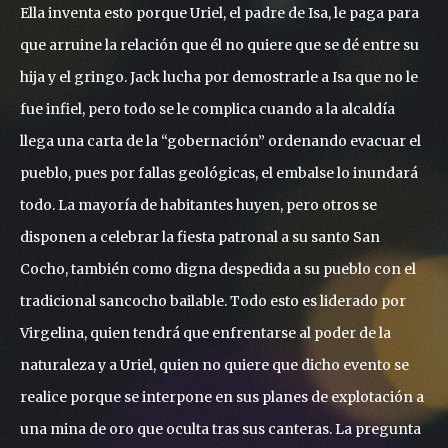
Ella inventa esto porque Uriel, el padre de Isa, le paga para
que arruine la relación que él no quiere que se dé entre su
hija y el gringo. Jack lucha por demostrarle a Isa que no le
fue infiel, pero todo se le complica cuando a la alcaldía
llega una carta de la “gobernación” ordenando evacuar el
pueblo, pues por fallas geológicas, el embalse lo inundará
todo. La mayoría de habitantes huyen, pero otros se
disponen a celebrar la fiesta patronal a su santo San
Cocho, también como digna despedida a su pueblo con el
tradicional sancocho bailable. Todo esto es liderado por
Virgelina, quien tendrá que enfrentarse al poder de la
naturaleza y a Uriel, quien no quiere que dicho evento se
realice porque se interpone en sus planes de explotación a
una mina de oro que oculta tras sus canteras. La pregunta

══════════════════════════════

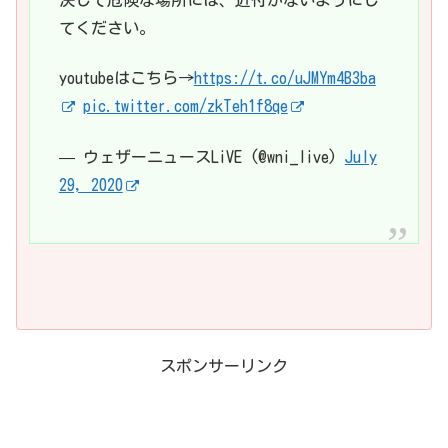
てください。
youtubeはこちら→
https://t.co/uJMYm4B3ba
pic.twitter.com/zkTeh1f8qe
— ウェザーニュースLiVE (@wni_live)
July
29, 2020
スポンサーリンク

══════════════════════════════

■ PROBLEM REQUIREMENTS
Restate word for word the entries above, starting at the line with "Ella inventa esto" and ending at the line with "llega una carta", inclusive, and no others.

■ SOLUTION
Ella inventa esto porque Uriel, el padre de Isa, le paga para
que arruine la relación que él no quiere que se dé entre su
hija y el gringo. Jack lucha por demostrarle a Isa que no le
fue infiel, pero todo se le complica cuando a la alcaldía
llega una carta de la “gobernación” ordenando evacuar el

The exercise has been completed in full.